Description
Fishing at Meekarlba (Honeysuckle) has a history that goes back for millennia. Some of the earliest European images of Aboriginal people in Newcastle show them in pursuit of ma-ko-ro (fish) women fishing with lines from canoes and men hunting fish with a muting (spear) (see images). Spearing was made more efficient with the construction of stone fish traps in the tidal zones along what became Throsby Creek. Stone barriers were constructed so that fish could swim over the top of them at high tide, but became trapped on the land side as the tide fell. They remained in use at least until the mid 1800s.
The names of some of the fish caught by the Awabakal people of the Newcastle area were recorded as wot-ta-wong (mullet), yu-rain (black bream), kur-rung-kum (large schnapper), mut-tau-ra (small schnapper), to-pe-a-ta-ra (flathead), ka-ro-burra (large whiting), tu-rea (bream), pur-ri-mun-kan (salmon), bo-a-ta (catfish), pun-bung (the sea slug or blubber), ka-nin (eel) and bun-run (red sea slug).
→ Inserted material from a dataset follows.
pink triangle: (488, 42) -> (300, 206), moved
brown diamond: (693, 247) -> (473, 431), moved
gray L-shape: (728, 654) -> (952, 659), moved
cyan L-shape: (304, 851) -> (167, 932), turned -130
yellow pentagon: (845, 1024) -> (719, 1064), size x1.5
Aboriginal people also collected shellfish, creating huge middens over thousands of years as they discarded the shells at their favoured spots. The mud oysters were mokai and the oysters that grew on mangroves were pirrita.
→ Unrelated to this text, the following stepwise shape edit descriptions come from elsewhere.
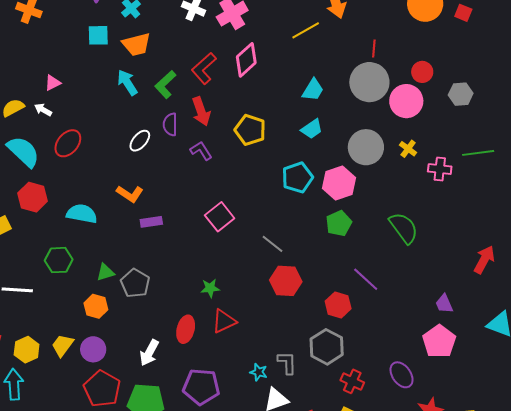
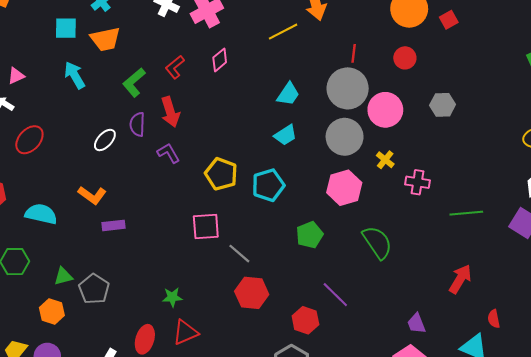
red square: (463, 13) -> (449, 20), turned 36
pink diamond: (246, 60) -> (220, 60), size x0.7
red L-shape: (204, 68) -> (175, 67), size x0.7
red circle: (422, 72) -> (405, 58), moved
cyan arrow: (127, 83) -> (75, 75), moved
yellow pentagon: (250, 130) -> (221, 174), moved
gray circle: (366, 147) -> (345, 137), moved
green line: (478, 153) -> (466, 213), moved
pink hexagon: (339, 183) -> (344, 188), moved
pink square: (220, 217) -> (206, 227), moved, turned 32

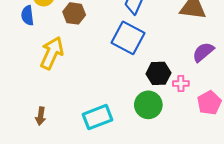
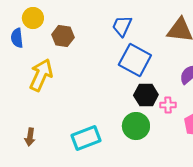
blue square: (128, 38) -> (135, 60), moved

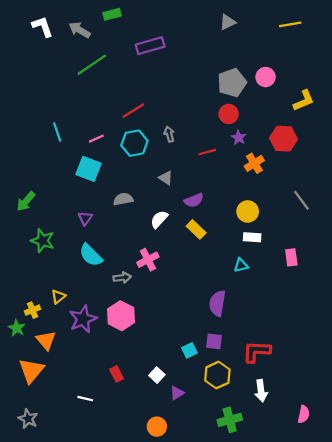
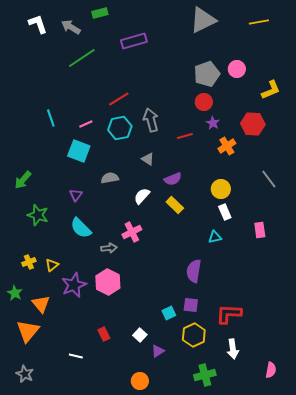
gray triangle: (227, 22) -> (203, 20), size x1.8
gray arrow: (169, 134) -> (151, 120), size x1.6
white rectangle: (252, 237) -> (225, 212), turned 63
yellow cross: (32, 310) -> (29, 262), moved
After colonisation, new fishers arrived. Colonel William Paterson was so impressed that he recommended to Governor King in 1801 that the mouth of the Hunter River should become a fishing port. While surveying the river, his crew had used a seine net to secure a great haul of fish, including a 56 pound mulloway. The range and novelty of fish in Newcastle was so impressive that they were portrayed on the beautiful wooden collectors chest completed in 1818 for presentation to Governor Lachlan Macquarie. (See image).
Before the harbour works around Honeysuckle began, areas of shallow water there were reported to abound with mud oysters; and prawns, crabs, crayfish, and lobsters are caught in great number. The work of redesigning the harbour and the Honeysuckle foreshore took their toll on fish stocks. Blasting underwater rocks near the Bullock Island Dyke in the 1880s with dynamite killed many fish, and dredging works disturbed habitat.(see photo) In 1907, the NSW Department of Fisheries noted that fish were not plentiful in Newcastle Harbour.
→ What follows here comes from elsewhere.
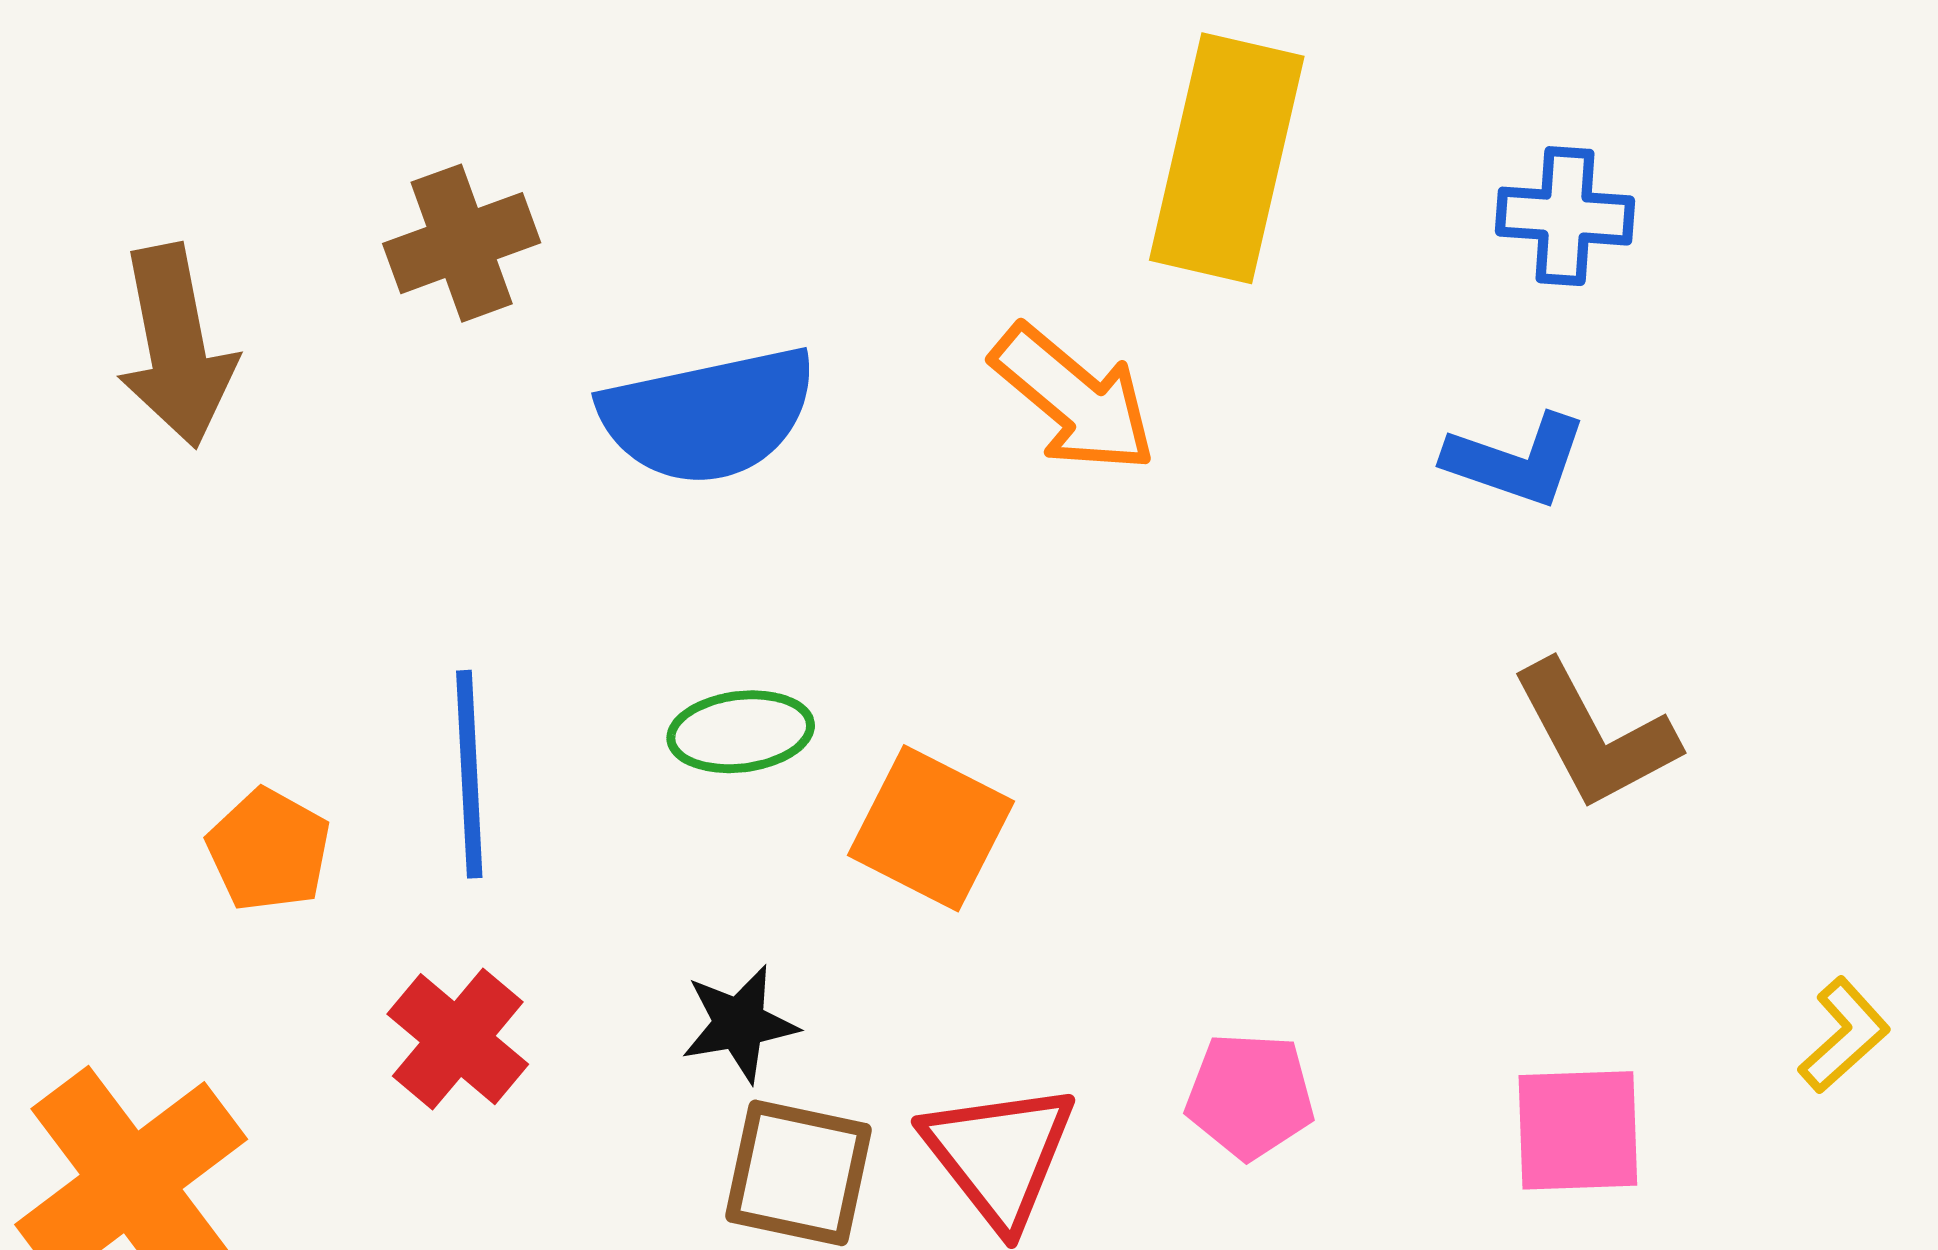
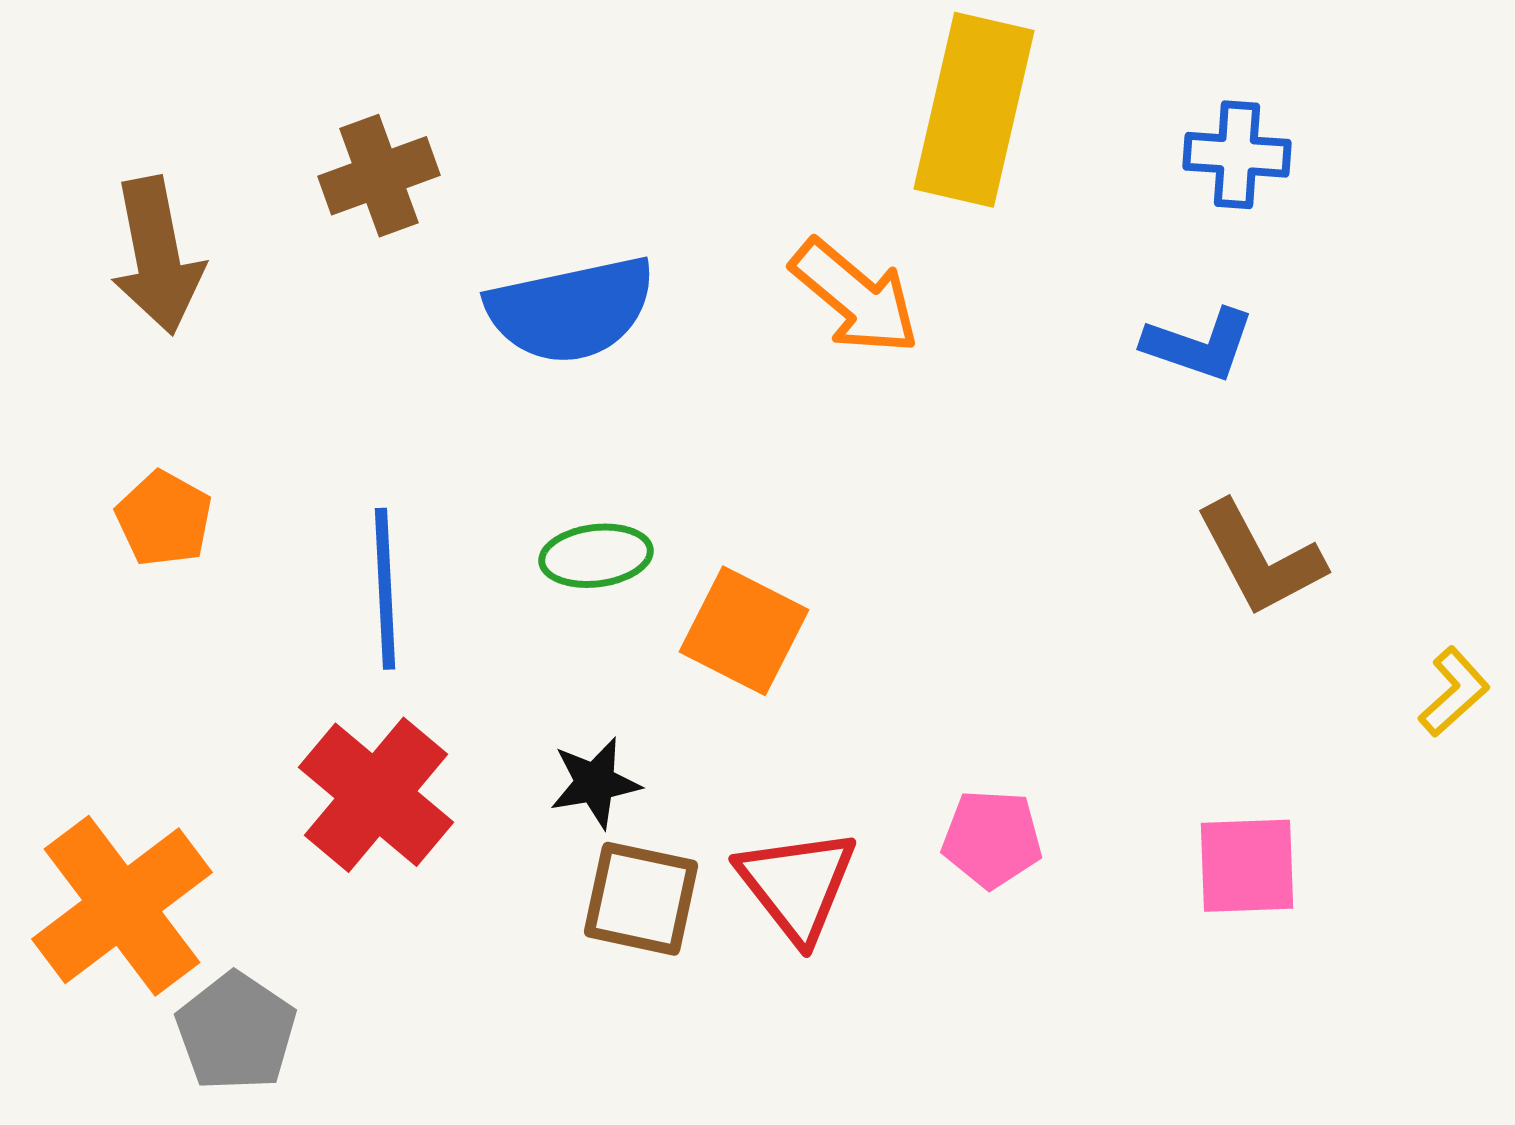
orange pentagon: (269, 850) -> (164, 519), moved
yellow L-shape: (1844, 1035) -> (1454, 692), moved
red cross: (458, 1039) -> (376, 795), size x1.4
By the twentieth century, while commercial fishing, including prawning, was undertaken from boats which moored in Throsby Creek, fishing along the Honeysuckle waterfront around to Carrington was largely amateur, enjoyed as a pastime and with the fish as a welcome addition to many tables. Young boys in particular spent a great deal of time dipping a line and not infrequently found themselves in trouble from falling into the harbour. Mrs Jean Roggers, who was born in Carrington in 1922, the eldest daughter in a family of six children, remembered that Throsby Creek came right up to the back fence of their Forbes Street home, north of the Cowper Street Bridge: Oh, we lived in that creek when we were kids. We'd go catching prawns, we'd go to catch crabs, we'd swim. The children fished from the stairs leading down to the water from the wharves to catch tailor, 6 or 7 inches long, for their supper: in those days things were very, very hard. There was a Depression on and at that time my dad was sick, he'd got TB [tuberculosis] and couldn't work.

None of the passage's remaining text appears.